Back in April last year I started playing with an old external serial-attached modem to read the callerid of incoming calls. My intention was to intercept calls from direct marketeers. The concept was good, but I ran into problems with the modem; it took up a lot of space, kept overheating, and lacked any voice facilities, limiting what I could do with it. In addition (probably because of the modem constantly overheating) the software I was running kept crashing.
So in the end, I gave up on the idea.
But recently we seem to have had a spate of annoying calls from direct marketeers based in India, selling products for UK companies that are cynically avoiding the UK’s regulations around direct marketing opt-outs. The straw that broke the camels back was the call that came through at 6am on a Saturday morning.

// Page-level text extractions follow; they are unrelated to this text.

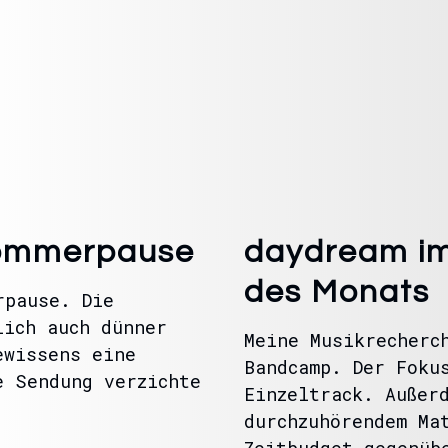
Sommerpause
daydream im
des Monats
rpause. Die
lich auch dünner
Meine Musikrecherc
ewissens eine
Bandcamp. Der Foku
e Sendung verzichte
Einzeltrack. Außer
durchzuhörendem Ma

The problem here is that the phone companies don’t care about this. They make money from all these calls, so its not in their interest to block them. They’ll sell me a service to block “withheld” numbers, but not numbers that show as “unavailable”. Unfortunately, these days the majority of the problem calls come from India, and show as “unavailable” because the Indian call centers are using VoIP systems to place their calls to the UK, and they deliberately ensure that their callerid is “unavailable”.
So I’m back on the idea of making my own solution to this problem. So first off, I purchased a USR 5637 USB fax modem that is compatible with the UK callerid protocols. Even better, this is a voice modem too, so it can interact with a caller, sending audio as well as data down the phone line, and recognise touchtones. It’s also small, self-powered, cool-running and very reliable.
Next I spent some time looking to see what other people have done in this space, and eventually found this webpage, that describes a simple Bash script that intercepts calls that are not on a whitelist, and plays modem tones to them before hanging up. Recognised callers are allowed to ring the phone as normal, progressing to an answerphone if necessary. It’s not exactly the functionality that I want, but the simplicity is beguiling, and it’s trivial to extend it to do something closer to what I do want. And anyway, anything more sophisticated is going to require something like Asterisk, and switching my whole phone system over to VoIP, which is not going to be very family-friendly.
So for now, I’m gathering lists of all incoming calls to establish a basic whitelist, before moving on to do some really basic screening of calls.